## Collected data
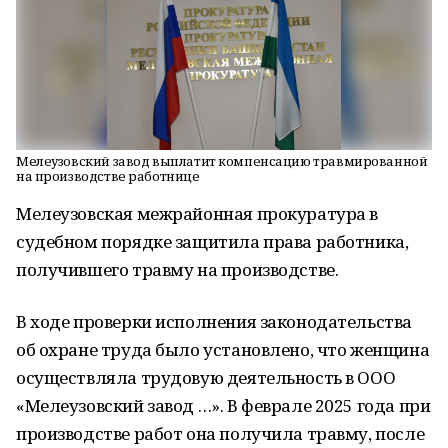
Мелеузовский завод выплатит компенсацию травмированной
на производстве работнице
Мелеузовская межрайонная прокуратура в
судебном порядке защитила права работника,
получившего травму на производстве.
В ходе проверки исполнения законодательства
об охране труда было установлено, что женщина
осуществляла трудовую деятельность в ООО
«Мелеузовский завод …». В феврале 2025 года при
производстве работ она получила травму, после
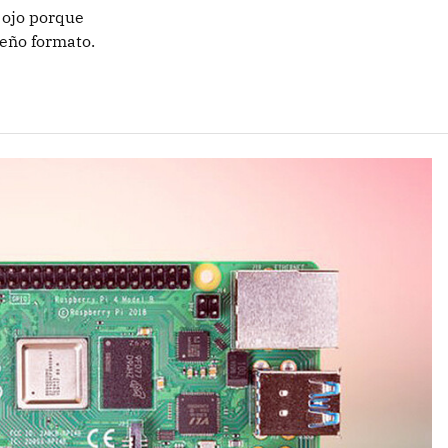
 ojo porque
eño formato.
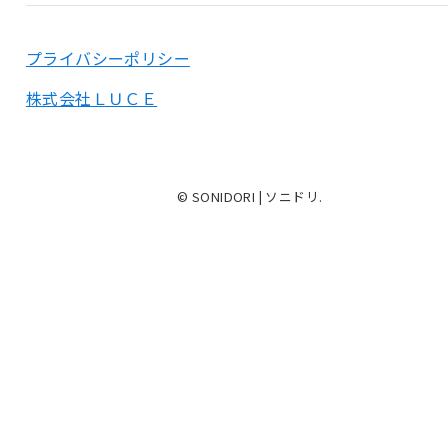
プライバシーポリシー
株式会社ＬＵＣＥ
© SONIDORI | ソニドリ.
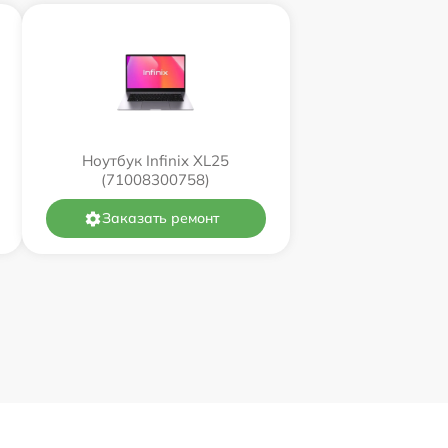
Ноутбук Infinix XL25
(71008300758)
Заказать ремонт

...

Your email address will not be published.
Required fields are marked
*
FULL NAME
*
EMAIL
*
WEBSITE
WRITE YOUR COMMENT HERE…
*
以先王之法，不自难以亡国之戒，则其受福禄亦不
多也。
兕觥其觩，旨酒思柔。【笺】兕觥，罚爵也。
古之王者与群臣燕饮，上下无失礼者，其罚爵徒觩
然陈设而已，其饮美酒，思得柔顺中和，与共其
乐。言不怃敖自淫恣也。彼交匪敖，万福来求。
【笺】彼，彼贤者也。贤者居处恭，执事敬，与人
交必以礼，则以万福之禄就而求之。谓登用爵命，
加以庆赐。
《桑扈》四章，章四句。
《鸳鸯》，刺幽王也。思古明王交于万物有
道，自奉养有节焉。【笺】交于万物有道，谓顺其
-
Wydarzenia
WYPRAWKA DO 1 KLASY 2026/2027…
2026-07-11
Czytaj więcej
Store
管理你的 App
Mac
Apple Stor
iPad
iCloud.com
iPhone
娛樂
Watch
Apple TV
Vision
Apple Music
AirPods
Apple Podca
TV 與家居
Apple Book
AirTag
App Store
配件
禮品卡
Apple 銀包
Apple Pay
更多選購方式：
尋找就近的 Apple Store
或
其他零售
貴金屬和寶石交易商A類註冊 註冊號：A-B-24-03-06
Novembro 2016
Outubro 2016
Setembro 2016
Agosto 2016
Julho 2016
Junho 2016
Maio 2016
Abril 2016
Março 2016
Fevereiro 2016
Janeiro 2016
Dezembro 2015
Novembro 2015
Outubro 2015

==

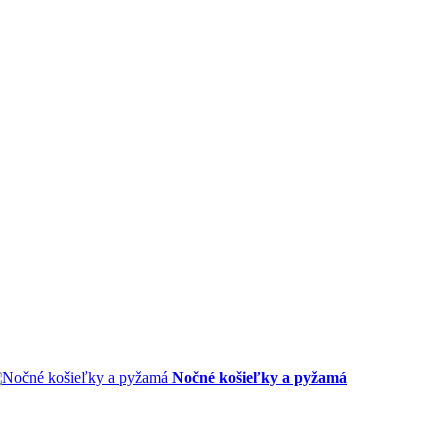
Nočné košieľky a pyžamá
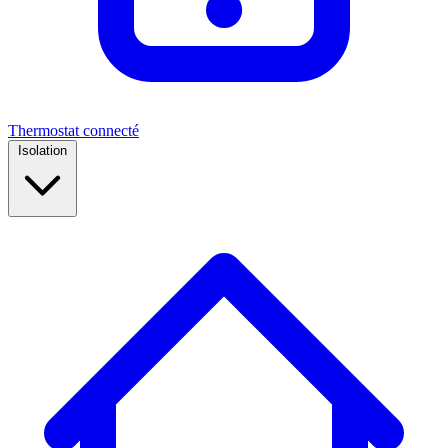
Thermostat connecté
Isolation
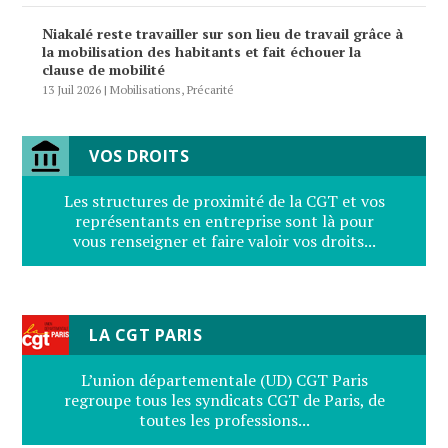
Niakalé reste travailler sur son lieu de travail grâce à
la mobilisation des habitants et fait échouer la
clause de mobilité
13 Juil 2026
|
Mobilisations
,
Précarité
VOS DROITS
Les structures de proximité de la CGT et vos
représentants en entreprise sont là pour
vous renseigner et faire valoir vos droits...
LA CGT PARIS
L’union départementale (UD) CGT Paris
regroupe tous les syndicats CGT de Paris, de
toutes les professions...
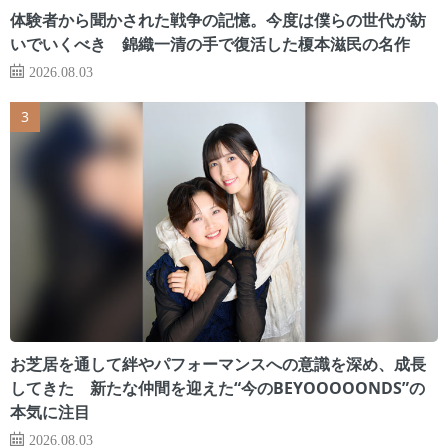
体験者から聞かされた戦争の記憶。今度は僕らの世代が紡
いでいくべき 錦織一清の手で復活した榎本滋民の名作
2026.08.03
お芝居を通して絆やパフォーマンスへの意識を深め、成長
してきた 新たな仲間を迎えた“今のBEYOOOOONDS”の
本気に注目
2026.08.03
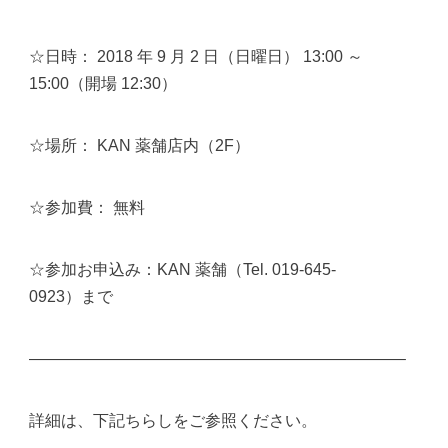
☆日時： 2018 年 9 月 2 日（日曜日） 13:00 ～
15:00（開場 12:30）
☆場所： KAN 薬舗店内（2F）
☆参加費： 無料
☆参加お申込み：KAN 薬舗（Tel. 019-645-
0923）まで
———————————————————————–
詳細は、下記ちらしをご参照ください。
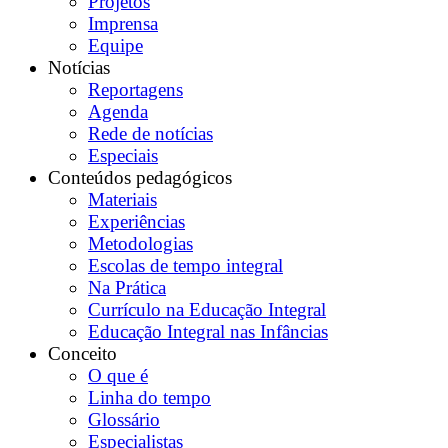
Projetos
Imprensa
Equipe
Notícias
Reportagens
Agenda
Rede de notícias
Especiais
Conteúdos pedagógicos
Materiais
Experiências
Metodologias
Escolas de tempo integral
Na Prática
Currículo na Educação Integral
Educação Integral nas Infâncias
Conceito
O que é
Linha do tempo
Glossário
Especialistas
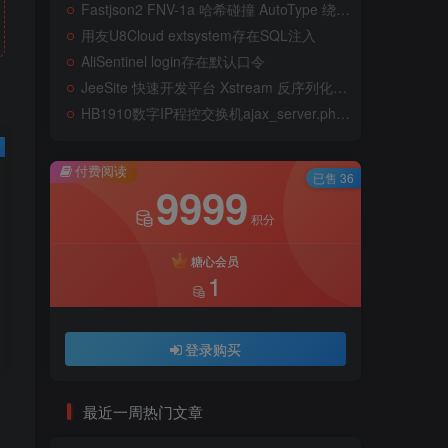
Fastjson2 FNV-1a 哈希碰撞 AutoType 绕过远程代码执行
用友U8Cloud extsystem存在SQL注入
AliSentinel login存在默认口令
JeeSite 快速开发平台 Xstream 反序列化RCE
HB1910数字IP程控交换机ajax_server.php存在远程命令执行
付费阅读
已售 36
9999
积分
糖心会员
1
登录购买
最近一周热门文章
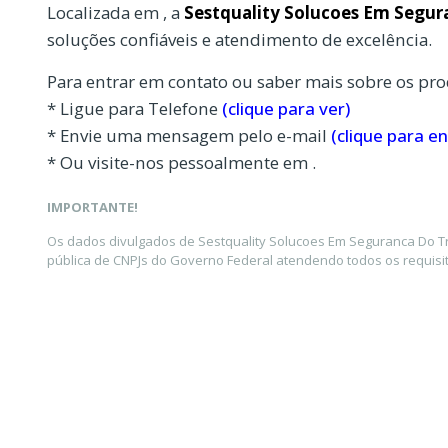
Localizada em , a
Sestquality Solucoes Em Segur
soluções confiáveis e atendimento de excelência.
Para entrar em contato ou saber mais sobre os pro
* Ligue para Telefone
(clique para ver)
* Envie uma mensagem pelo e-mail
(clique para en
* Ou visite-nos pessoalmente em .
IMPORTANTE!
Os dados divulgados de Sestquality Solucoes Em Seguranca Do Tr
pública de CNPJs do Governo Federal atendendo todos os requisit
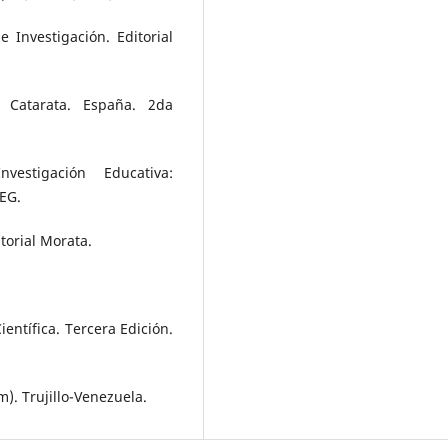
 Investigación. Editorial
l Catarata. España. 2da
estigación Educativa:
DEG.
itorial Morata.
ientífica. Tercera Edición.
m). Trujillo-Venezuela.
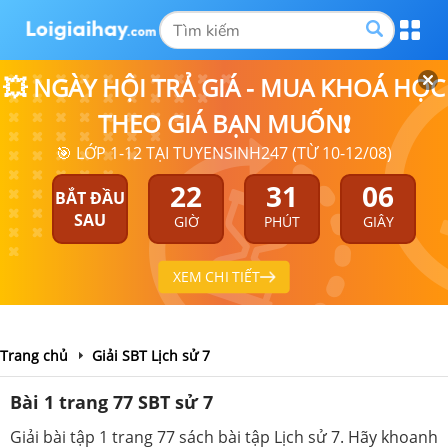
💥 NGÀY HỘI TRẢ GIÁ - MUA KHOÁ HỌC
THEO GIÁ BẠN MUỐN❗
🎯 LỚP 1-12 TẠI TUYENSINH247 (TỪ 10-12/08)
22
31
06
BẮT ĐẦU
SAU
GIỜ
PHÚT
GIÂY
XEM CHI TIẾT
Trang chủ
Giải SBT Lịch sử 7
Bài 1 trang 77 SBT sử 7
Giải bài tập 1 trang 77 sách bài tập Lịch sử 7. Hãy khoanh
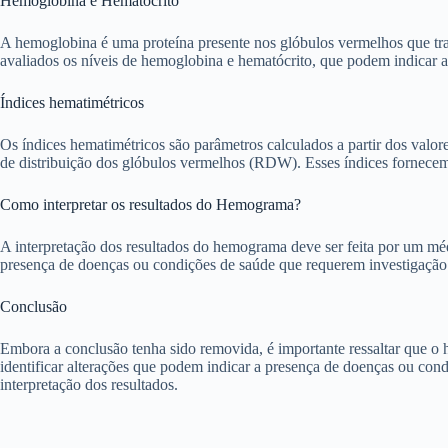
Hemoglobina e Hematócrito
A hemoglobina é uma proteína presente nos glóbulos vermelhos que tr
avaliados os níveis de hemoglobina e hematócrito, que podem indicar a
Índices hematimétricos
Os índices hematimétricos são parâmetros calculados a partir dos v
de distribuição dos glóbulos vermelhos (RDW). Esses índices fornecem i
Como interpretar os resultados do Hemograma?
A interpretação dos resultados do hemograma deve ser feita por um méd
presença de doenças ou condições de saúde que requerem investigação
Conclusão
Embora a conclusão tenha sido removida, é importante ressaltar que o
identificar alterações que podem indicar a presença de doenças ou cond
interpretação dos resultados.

## Directions
Copy each line from the data above that includes "tempo".

## Exercise result
Escolas de tempo integral
Linha do tempo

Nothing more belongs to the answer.